On the demand side of things, domestic demand is still fairly good, Olson pointed out, because pasta demand has remained strong throughout the coronavirus pandemic. However, most mills and pasta manufacturers have coverage for most of the remaining year and durum supplies are still viewed as adequate, so the market is not seeing that influencing prices at this time.
Looking at U.S. export demand, there had been some pretty strong early season sales that were well ahead of average, but those have tapered off some recently, according to Olson.
“But we are still about 2 MB higher than a year ago. Our total sales have reached 20 MB,” she said, adding that sales this year are up to Italy, Portugal, Spain, Venezuela and Guatemala. “However, we have seen no sales to the North African region so far, and with the drought that they had this year their import demand will be higher. So it would be nice to capture some of those sales, but so far those supplies have been coming from Canada and a bit from the European Union,” she added.
Regarding the Canadian crop, producers there are finishing harvest, as well. Thus far there hasn’t been any quality data released, but for the most part it appears that Canadian producers have had a good harvest and are expecting a good crop.
Canadian exports are quite a bit higher than a year ago, up about 31 percent from 2019.
“There’s a lag in the destination data for exports, so we only have that through August,” Olson said. “But there’s been a significant increase in sales to Morocco and sales to Europe have picked up, as well.”
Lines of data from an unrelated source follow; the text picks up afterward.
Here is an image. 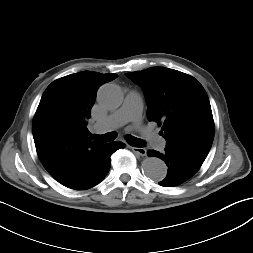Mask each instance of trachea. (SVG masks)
Listing matches in <instances>:
<instances>
[{
    "label": "trachea",
    "mask_w": 253,
    "mask_h": 253,
    "mask_svg": "<svg viewBox=\"0 0 253 253\" xmlns=\"http://www.w3.org/2000/svg\"><path fill=\"white\" fill-rule=\"evenodd\" d=\"M116 136H117V134L115 132H109L104 135L91 134L90 138L92 140L98 141L100 143H106V142H110V141L114 140L116 138ZM126 140L133 147H144L145 146V142L143 140L138 139L133 136H130V135L126 136Z\"/></svg>",
    "instance_id": "trachea-1"
}]
</instances>
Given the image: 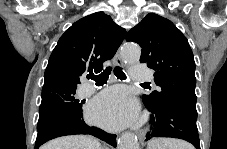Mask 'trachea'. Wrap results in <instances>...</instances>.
I'll list each match as a JSON object with an SVG mask.
<instances>
[{
  "label": "trachea",
  "instance_id": "3493384b",
  "mask_svg": "<svg viewBox=\"0 0 227 149\" xmlns=\"http://www.w3.org/2000/svg\"><path fill=\"white\" fill-rule=\"evenodd\" d=\"M111 71H112V68L109 66L98 75H94L93 73H90L89 75H87V78L94 80L97 85H103L107 83V80L109 78V75L111 74ZM114 75L120 80L126 79L125 73L123 72L122 68L119 66H116L114 68Z\"/></svg>",
  "mask_w": 227,
  "mask_h": 149
}]
</instances>
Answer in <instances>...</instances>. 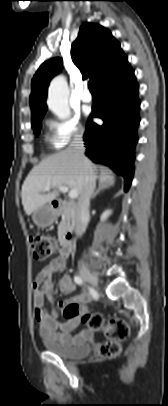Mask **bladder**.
Returning a JSON list of instances; mask_svg holds the SVG:
<instances>
[{
    "label": "bladder",
    "mask_w": 168,
    "mask_h": 406,
    "mask_svg": "<svg viewBox=\"0 0 168 406\" xmlns=\"http://www.w3.org/2000/svg\"><path fill=\"white\" fill-rule=\"evenodd\" d=\"M43 344L50 353L66 359H79L90 353V346L87 342H76L66 345L53 342L43 337Z\"/></svg>",
    "instance_id": "1"
}]
</instances>
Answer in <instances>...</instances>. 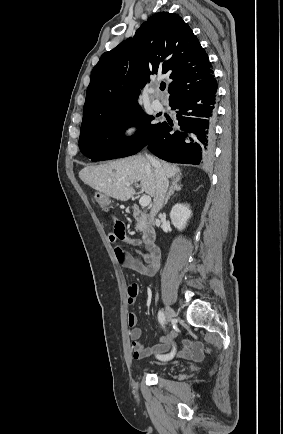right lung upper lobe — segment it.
<instances>
[{
  "label": "right lung upper lobe",
  "instance_id": "1",
  "mask_svg": "<svg viewBox=\"0 0 283 434\" xmlns=\"http://www.w3.org/2000/svg\"><path fill=\"white\" fill-rule=\"evenodd\" d=\"M157 73L171 79L169 102L214 79L207 53L188 24L174 13L151 16L133 38L101 56L91 73L81 129L140 107V89Z\"/></svg>",
  "mask_w": 283,
  "mask_h": 434
}]
</instances>
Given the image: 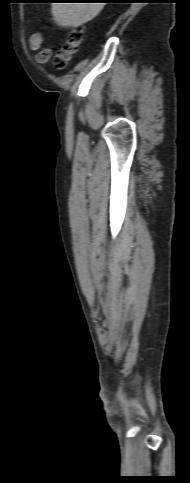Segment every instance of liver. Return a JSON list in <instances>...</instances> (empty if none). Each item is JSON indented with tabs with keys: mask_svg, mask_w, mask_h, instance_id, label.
Wrapping results in <instances>:
<instances>
[{
	"mask_svg": "<svg viewBox=\"0 0 190 483\" xmlns=\"http://www.w3.org/2000/svg\"><path fill=\"white\" fill-rule=\"evenodd\" d=\"M104 3H52V15L64 27H79L98 15Z\"/></svg>",
	"mask_w": 190,
	"mask_h": 483,
	"instance_id": "1",
	"label": "liver"
}]
</instances>
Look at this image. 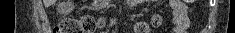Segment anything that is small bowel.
Returning <instances> with one entry per match:
<instances>
[{
  "label": "small bowel",
  "mask_w": 235,
  "mask_h": 33,
  "mask_svg": "<svg viewBox=\"0 0 235 33\" xmlns=\"http://www.w3.org/2000/svg\"><path fill=\"white\" fill-rule=\"evenodd\" d=\"M169 5L172 9L171 22L174 33H187L190 27L187 5L181 0H170Z\"/></svg>",
  "instance_id": "small-bowel-1"
}]
</instances>
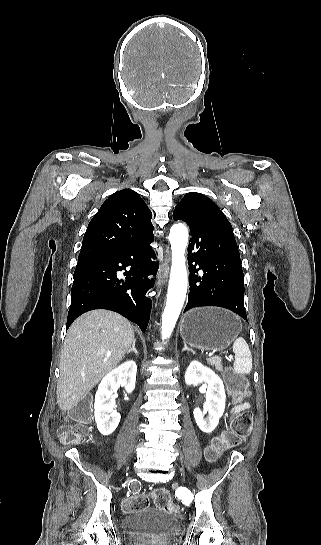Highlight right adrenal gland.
<instances>
[{
	"label": "right adrenal gland",
	"instance_id": "1",
	"mask_svg": "<svg viewBox=\"0 0 321 545\" xmlns=\"http://www.w3.org/2000/svg\"><path fill=\"white\" fill-rule=\"evenodd\" d=\"M135 345H136V339H133L132 347H131V349H128L127 355H129V353H135V355H138V351H137Z\"/></svg>",
	"mask_w": 321,
	"mask_h": 545
}]
</instances>
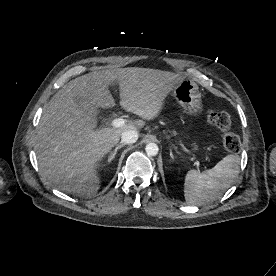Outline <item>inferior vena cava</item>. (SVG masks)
Wrapping results in <instances>:
<instances>
[{
	"instance_id": "602c4592",
	"label": "inferior vena cava",
	"mask_w": 276,
	"mask_h": 276,
	"mask_svg": "<svg viewBox=\"0 0 276 276\" xmlns=\"http://www.w3.org/2000/svg\"><path fill=\"white\" fill-rule=\"evenodd\" d=\"M138 140V132L135 130H127L122 133L121 142L125 144H132Z\"/></svg>"
}]
</instances>
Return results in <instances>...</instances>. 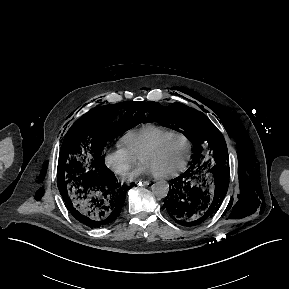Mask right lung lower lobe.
I'll list each match as a JSON object with an SVG mask.
<instances>
[{
  "mask_svg": "<svg viewBox=\"0 0 289 289\" xmlns=\"http://www.w3.org/2000/svg\"><path fill=\"white\" fill-rule=\"evenodd\" d=\"M131 186H122L105 166L98 171L85 172L60 193L76 220L90 228H101L111 225L118 218Z\"/></svg>",
  "mask_w": 289,
  "mask_h": 289,
  "instance_id": "1",
  "label": "right lung lower lobe"
}]
</instances>
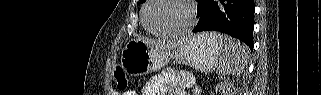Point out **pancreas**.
<instances>
[{
	"label": "pancreas",
	"instance_id": "cf45deb5",
	"mask_svg": "<svg viewBox=\"0 0 321 95\" xmlns=\"http://www.w3.org/2000/svg\"><path fill=\"white\" fill-rule=\"evenodd\" d=\"M221 87H224V85H223V86H222V85H221V86H218V89H220Z\"/></svg>",
	"mask_w": 321,
	"mask_h": 95
}]
</instances>
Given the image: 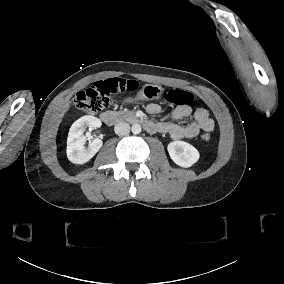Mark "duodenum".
I'll list each match as a JSON object with an SVG mask.
<instances>
[{"instance_id": "1", "label": "duodenum", "mask_w": 284, "mask_h": 284, "mask_svg": "<svg viewBox=\"0 0 284 284\" xmlns=\"http://www.w3.org/2000/svg\"><path fill=\"white\" fill-rule=\"evenodd\" d=\"M100 120L107 125L113 126L115 125L119 120L120 116L117 115L113 111H105L100 114ZM132 123L141 125L145 129L148 127L149 122L147 120H144L142 117L139 116H126Z\"/></svg>"}]
</instances>
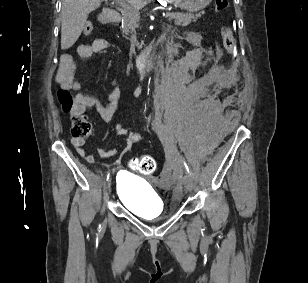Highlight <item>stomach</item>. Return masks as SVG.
Returning a JSON list of instances; mask_svg holds the SVG:
<instances>
[{"instance_id": "1", "label": "stomach", "mask_w": 308, "mask_h": 283, "mask_svg": "<svg viewBox=\"0 0 308 283\" xmlns=\"http://www.w3.org/2000/svg\"><path fill=\"white\" fill-rule=\"evenodd\" d=\"M212 0H167L187 12H197L204 9Z\"/></svg>"}]
</instances>
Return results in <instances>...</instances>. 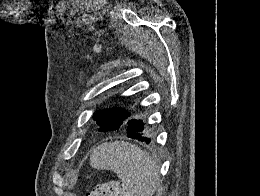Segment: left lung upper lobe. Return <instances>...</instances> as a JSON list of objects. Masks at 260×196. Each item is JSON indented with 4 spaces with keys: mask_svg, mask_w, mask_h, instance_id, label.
I'll return each instance as SVG.
<instances>
[{
    "mask_svg": "<svg viewBox=\"0 0 260 196\" xmlns=\"http://www.w3.org/2000/svg\"><path fill=\"white\" fill-rule=\"evenodd\" d=\"M108 111V110H103V111H99L94 115V119L97 121L98 125H100L101 127L99 128V131H113V130H118V129H124L127 128L128 123L130 121H137V122H143L146 121L145 119H139V118H145L146 114L144 113V111L142 109H136L132 112V114L125 119L124 121H120V122H103L101 121V117L103 116V114ZM137 118V119H135ZM144 123V122H143Z\"/></svg>",
    "mask_w": 260,
    "mask_h": 196,
    "instance_id": "obj_1",
    "label": "left lung upper lobe"
}]
</instances>
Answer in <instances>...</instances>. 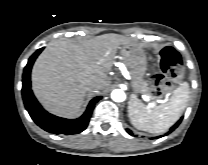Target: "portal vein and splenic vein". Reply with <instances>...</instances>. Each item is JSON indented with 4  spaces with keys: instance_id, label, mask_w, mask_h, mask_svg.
Listing matches in <instances>:
<instances>
[{
    "instance_id": "18ae733b",
    "label": "portal vein and splenic vein",
    "mask_w": 208,
    "mask_h": 165,
    "mask_svg": "<svg viewBox=\"0 0 208 165\" xmlns=\"http://www.w3.org/2000/svg\"><path fill=\"white\" fill-rule=\"evenodd\" d=\"M143 97H144L145 100H149L148 96L144 95ZM150 105L153 106V103H150Z\"/></svg>"
}]
</instances>
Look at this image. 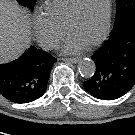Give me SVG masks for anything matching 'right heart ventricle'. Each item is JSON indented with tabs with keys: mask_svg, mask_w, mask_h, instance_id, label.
<instances>
[{
	"mask_svg": "<svg viewBox=\"0 0 135 135\" xmlns=\"http://www.w3.org/2000/svg\"><path fill=\"white\" fill-rule=\"evenodd\" d=\"M77 1L78 0H48L44 6V13L53 23L63 29Z\"/></svg>",
	"mask_w": 135,
	"mask_h": 135,
	"instance_id": "1",
	"label": "right heart ventricle"
}]
</instances>
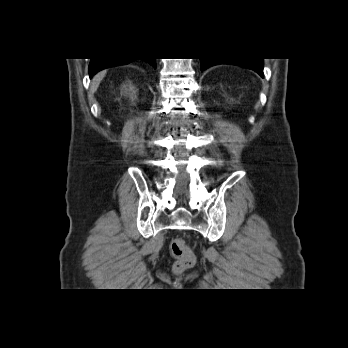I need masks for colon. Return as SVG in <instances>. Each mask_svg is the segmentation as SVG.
<instances>
[{
  "label": "colon",
  "mask_w": 348,
  "mask_h": 348,
  "mask_svg": "<svg viewBox=\"0 0 348 348\" xmlns=\"http://www.w3.org/2000/svg\"><path fill=\"white\" fill-rule=\"evenodd\" d=\"M170 250L172 256L176 259L174 264L175 272H183L194 264L195 257L183 239L176 238L172 240Z\"/></svg>",
  "instance_id": "5ec220e1"
}]
</instances>
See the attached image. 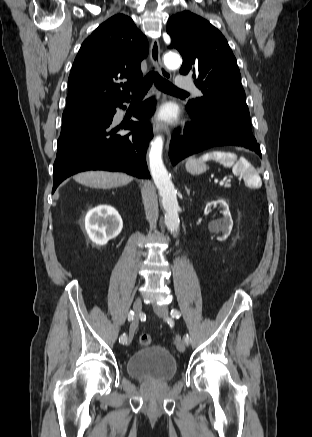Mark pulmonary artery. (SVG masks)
Here are the masks:
<instances>
[{
    "instance_id": "pulmonary-artery-1",
    "label": "pulmonary artery",
    "mask_w": 312,
    "mask_h": 437,
    "mask_svg": "<svg viewBox=\"0 0 312 437\" xmlns=\"http://www.w3.org/2000/svg\"><path fill=\"white\" fill-rule=\"evenodd\" d=\"M175 86L178 89H193L197 94H199V91L194 89L191 79L184 74L177 75L175 78Z\"/></svg>"
}]
</instances>
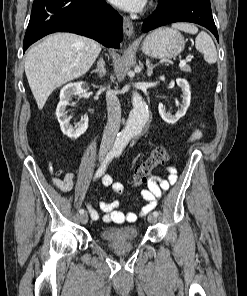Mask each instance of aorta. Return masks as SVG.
<instances>
[{"label": "aorta", "mask_w": 247, "mask_h": 296, "mask_svg": "<svg viewBox=\"0 0 247 296\" xmlns=\"http://www.w3.org/2000/svg\"><path fill=\"white\" fill-rule=\"evenodd\" d=\"M132 106L124 129L117 135L114 147L117 149H124L134 136L141 134L148 119L149 111L147 104L142 97L136 92L132 95Z\"/></svg>", "instance_id": "1"}]
</instances>
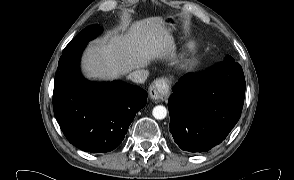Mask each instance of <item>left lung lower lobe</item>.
Returning <instances> with one entry per match:
<instances>
[{
    "mask_svg": "<svg viewBox=\"0 0 294 180\" xmlns=\"http://www.w3.org/2000/svg\"><path fill=\"white\" fill-rule=\"evenodd\" d=\"M245 86L243 70L231 56L180 78L168 103L174 142L189 152H205L221 143L240 118Z\"/></svg>",
    "mask_w": 294,
    "mask_h": 180,
    "instance_id": "0a47b994",
    "label": "left lung lower lobe"
}]
</instances>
In terms of supply and demand data, USDA adjusted U.S. durum production up in the October World Agricultural Supply and Demand Estimate (WASDE) report to match the number in the small grains summary. USDA actually lowered import demand by 5 MB, however, with that increase in production, U.S. durum supplies remained about the same. Usage was expected to remain the same as the previous month.
In the Sept. 1 stocks report, it shows that U.S. durum stocks are about 20 percent lower than a year ago. The report shows that June through August disappearance totaled about 40 MB, which is substantially higher than the past couple years when disappearance was around 20 MB.
“I think that might be overstated a little bit just because they do use those numbers to balance the supply and demand situation,” she said. “But just given some of the early export sales figures that could be part of that higher disappearance.
“Overall, in terms of the North American durum crop, we’re much better off than a year ago in terms of production and quality,” she continued. “But it is important to remember, given the production issues in Europe and North Africa, the world durum stocks continue to tighten.
“I think going forward in the short-term that demand might be the big thing to move prices now that the Northern Hemisphere harvests are done,” she concluded.